• _Activity_: The output should be every line below, retyped exactly, with no images.

• _Provided records_:
==============================

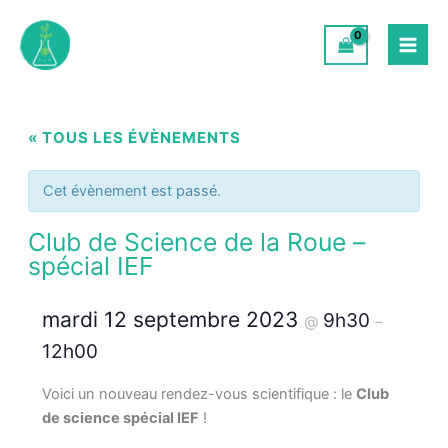
Aller
au
contenu
« TOUS LES ÉVÈNEMENTS
Cet évènement est passé.
Club de Science de la Roue –
spécial IEF
mardi 12 septembre 2023
9h30
@
–
12h00
Voici un nouveau rendez-vous scientifique : le
Club
de science spécial IEF
!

==============================

• _Exercise answer_:
Aller
au
contenu
« TOUS LES ÉVÈNEMENTS
Cet évènement est passé.
Club de Science de la Roue –
spécial IEF
mardi 12 septembre 2023
9h30
@
–
12h00
Voici un nouveau rendez-vous scientifique : le
Club
de science spécial IEF
!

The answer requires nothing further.